[Extracted page text data]
────────

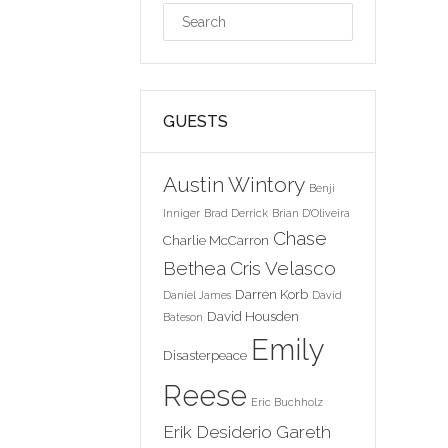
GUESTS
Austin Wintory
Benji
Inniger
Brad Derrick
Brian D'Oliveira
Chase
Charlie McCarron
Bethea
Cris Velasco
Darren Korb
Daniel James
David
David Housden
Bateson
Emily
Disasterpeace
Reese
Eric Buchholz
Erik Desiderio
Gareth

────────

## Task to complete
Drop the pictures and set down the data above exactly.

## Response area
GUESTS
Austin Wintory
Benji
Inniger
Brad Derrick
Brian D'Oliveira
Chase
Charlie McCarron
Bethea
Cris Velasco
Darren Korb
Daniel James
David
David Housden
Bateson
Emily
Disasterpeace
Reese
Eric Buchholz
Erik Desiderio
Gareth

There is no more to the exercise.